We used prescription of medications related to alcoholism as a surrogate measure for alcohol consumption (involving about 1–2% of the population). This will to some extent account for severe alcohol consumption.
Income was not expected to vary substantially in this rather homogenous study population, and therefore we adjusted for the highest education in the family as a surrogate measure for socioeconomic status.
There were also limitations. Several epidemiological studies have observed an increased risk of breast cancer following long-term night shift work that we were not able to assess due to lack of work schedule data prior to 2007 (18, 25, 27, 49–52). An unknown part of the cohort subjects employed during 2007–2012 were hired prior to 2007 where we have no information on working time. They may represent a subset less susceptible to the effects of night shift work. Such left truncation bias is expected to provide underestimates of risk and could explain our decreased risks in several of the analyses (53). We therefore defined an inception population with no recorded employment during a one-year wash-out period in 2007 that included one third of the total population. Results from this population should not be affected to the same extent by left truncation bias by previous night shift work. However, the results were in line with those from the total study population, but based on small numbers. It should, however, be stressed that the mean age of the inception population was 35.5 years which implies that many have had employment prior to 2007, with and without night shift work.

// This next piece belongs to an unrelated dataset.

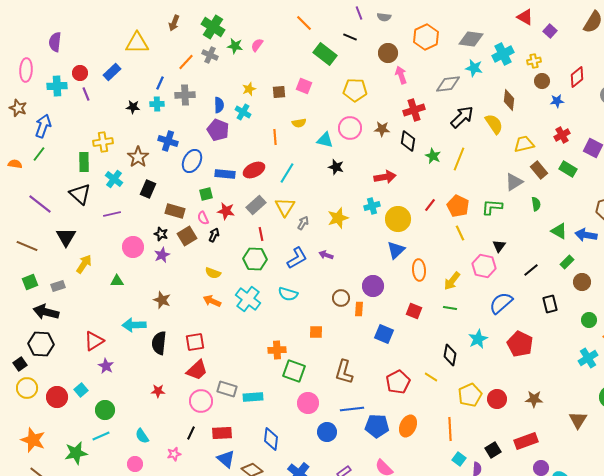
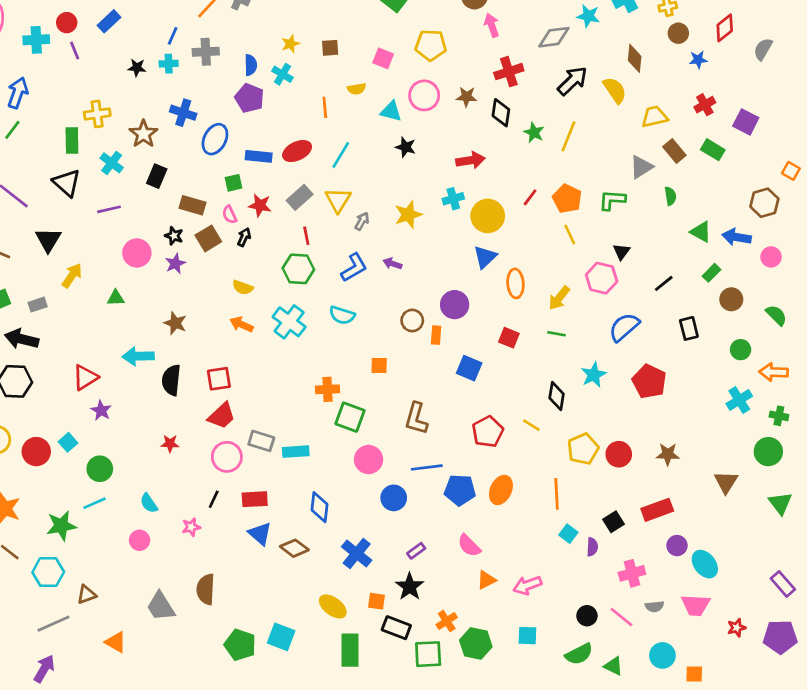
pink square: (304, 86) -> (383, 58), moved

Long-term night shift work beginning prior to 2007 could have confounded our findings for recent night shift work, if causally related with breast cancer. But this should only be the case if recent night shift work is inversely associated with long-term night shift work. In our opinion, this is perhaps an unlikely explanation.

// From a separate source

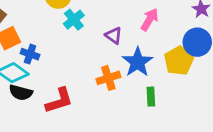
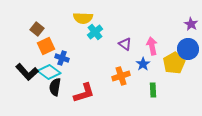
pink arrow: (149, 20) -> (152, 46), moved, turned -42
blue star: (138, 62) -> (143, 64), size x0.6
black semicircle: (21, 93) -> (55, 87), turned 84

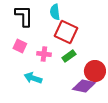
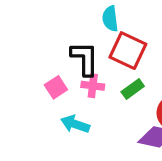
black L-shape: (24, 16) -> (85, 59), moved
pink square: (20, 46) -> (56, 87), moved, turned 32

We were not able to account for chronotype or diurnal preference, alcohol habits in the lower and average end, age at menarche and menopause, obesity, and physical activity, all well-documented risk factors for breast cancer and potential confounders. Previous studies on night shift work and breast cancer have only reported minor confounding effects from these exposures, if any (54).
Although the study population is large, the amount of exposed person time was small in several of the subanalyses and the statistical power thus limited.
Concluding remarks
We observed no increased risk of all breast cancer following recent night shift work. A modestly increased risk was suggested for breast cancer subtypes characterized by positive HER2 status. These findings do not support an overall short-term effect of night shift work. Future studies should explore further the impact of HER2 status.
From a policy perspective, these results are reassuring for the many women working night shifts, but only in the short run. It is still unclear if night shift work effects long-term breast cancer risk or the risk of breast cancer subtypes.